In a series of experiments, investigators found that these so-called mechanoresponsive proteins that accumulate in response to mechanical stress are upregulated or over-produced in human pancreatic cancer tissue samples and cell lines, and that these proteins directly impact cell mechanics. Highly mechanoresponsive proteins, including nonmuscle myosin IIA and IIC, α-actinin 4 and filamin B, increased in expression in human pancreatic cancer samples compared to levels found in healthy tissue. In contrast, non-mechanoresponsive proteins -- nonmuscle myosin IIB, α-actinin 1 and filamin A -- had smaller changes in expression or disappeared with cancer progression.
The team also found that myosin IIC, while low in overall abundance in pancreatic cancer cells, had a profound impact on cell architecture, movement, behavior and mechanics. Exposing cells to 4-HAP increased myosin IIC assembly, stiffening cells. The group then tested 4-HAP as a treatment in a mouse model of pancreatic cancer, finding that the compound led to a 50% reduction in metastases to the liver in mice transplanted with human pancreatic tissue.
Modulating mechanoresponsive proteins like myosin IIC has several advantages over other cancer treatment strategies, says Robinson. First, scientists can fine-tune the activity of proteins that are upregulated in cancerous tissue, harnessing cells' natural protein makeup to revert them to more normal types, while also protecting healthy cells that do not upregulate the targeted proteins. Second, this strategy draws upon the normal biochemistry of the protein to overwhelm the mechanics of the system.
"There's a misconception that proteins that make up the mechanobiome do not make good targets for pharmacological development for cancer patients," adds Surcel. "That overlooks an entirely new targetable drug space, and our work on 4-HAP really demonstrates the viability of pursuing this class of proteins that have been relegated to the wayside."

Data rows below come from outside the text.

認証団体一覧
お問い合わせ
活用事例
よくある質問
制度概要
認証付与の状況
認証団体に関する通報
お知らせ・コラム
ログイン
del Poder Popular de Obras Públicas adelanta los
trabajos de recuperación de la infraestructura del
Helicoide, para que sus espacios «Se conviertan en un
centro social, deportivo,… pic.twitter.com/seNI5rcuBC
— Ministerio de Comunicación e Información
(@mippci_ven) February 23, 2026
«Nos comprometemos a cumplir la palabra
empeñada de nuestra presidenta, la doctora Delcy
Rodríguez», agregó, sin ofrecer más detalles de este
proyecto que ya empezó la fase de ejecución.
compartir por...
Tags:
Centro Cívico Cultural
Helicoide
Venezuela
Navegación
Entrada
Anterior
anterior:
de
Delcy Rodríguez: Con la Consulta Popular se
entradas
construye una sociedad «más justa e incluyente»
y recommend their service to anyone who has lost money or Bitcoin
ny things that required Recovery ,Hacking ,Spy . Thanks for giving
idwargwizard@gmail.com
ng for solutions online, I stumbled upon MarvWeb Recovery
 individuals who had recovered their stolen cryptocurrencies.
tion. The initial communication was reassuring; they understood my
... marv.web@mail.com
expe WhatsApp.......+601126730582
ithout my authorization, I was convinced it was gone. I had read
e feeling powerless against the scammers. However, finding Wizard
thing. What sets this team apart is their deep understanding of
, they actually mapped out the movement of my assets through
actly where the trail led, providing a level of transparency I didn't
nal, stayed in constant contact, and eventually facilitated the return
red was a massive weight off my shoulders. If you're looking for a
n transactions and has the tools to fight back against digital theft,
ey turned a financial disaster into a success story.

According to the most recent figures from the National Cancer Institute, there are an estimated 73,554 people living with pancreatic cancer in the United States, according to the National Cancer Institute. Pancreatic cancer represents 3.2% of all new cancer cases in the U.S. Just 9.3% of patients survive five years or more after diagnosis.

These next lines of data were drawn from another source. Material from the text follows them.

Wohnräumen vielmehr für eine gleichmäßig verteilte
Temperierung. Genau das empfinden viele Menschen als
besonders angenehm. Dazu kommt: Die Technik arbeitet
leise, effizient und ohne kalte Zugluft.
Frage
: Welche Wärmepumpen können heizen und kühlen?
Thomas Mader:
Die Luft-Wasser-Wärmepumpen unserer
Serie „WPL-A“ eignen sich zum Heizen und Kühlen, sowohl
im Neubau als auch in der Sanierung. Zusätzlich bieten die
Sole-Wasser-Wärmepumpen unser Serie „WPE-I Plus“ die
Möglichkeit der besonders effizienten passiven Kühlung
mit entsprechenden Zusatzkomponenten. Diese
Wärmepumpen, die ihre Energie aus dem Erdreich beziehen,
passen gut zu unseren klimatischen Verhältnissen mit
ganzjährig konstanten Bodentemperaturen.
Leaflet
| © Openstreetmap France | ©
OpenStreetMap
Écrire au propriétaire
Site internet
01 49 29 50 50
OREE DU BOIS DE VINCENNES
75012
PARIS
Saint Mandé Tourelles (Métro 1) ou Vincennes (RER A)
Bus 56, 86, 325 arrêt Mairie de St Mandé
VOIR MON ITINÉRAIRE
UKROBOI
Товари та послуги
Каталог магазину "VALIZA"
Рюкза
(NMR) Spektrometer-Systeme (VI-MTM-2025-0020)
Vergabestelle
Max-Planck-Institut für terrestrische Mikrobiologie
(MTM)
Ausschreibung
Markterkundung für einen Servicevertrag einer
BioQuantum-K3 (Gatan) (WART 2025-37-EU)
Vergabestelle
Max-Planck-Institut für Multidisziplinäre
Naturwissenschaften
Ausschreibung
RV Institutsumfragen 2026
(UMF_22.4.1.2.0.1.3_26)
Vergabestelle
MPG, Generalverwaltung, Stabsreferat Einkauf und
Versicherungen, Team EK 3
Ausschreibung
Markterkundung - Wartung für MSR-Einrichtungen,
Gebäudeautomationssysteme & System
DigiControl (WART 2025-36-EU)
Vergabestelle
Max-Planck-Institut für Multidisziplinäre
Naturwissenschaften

The laboratory is working on different versions of 4-HAP that could be tested on animals, Surcel says. Early evidence from Johns Hopkins and other labs indicates that 4-HAP also may be helpful in the treatment of colorectal and breast cancers.
Study coauthors were Eric S. Schiffhauer, Dustin G. Thomas, Qingfeng Zhu, Kathleen T. DiNapoli, Hoku West-Foyle, Elizabeth M. Jaffee, Pablo A. Iglesias and Robert A. Anders of Johns Hopkins; and Maik Herbig, Oliver Otto, Angela Jacobi, Martin Kräter, Katarzyna Plak and Jochen Guck of Technical University of Dresden, Germany.
The work was supported by the National Institutes of Health (grants GM66817 and GM109863), the Sol Goldman Foundation, a Johns Hopkins Discovery Award and the Alexander von Humboldt Foundation.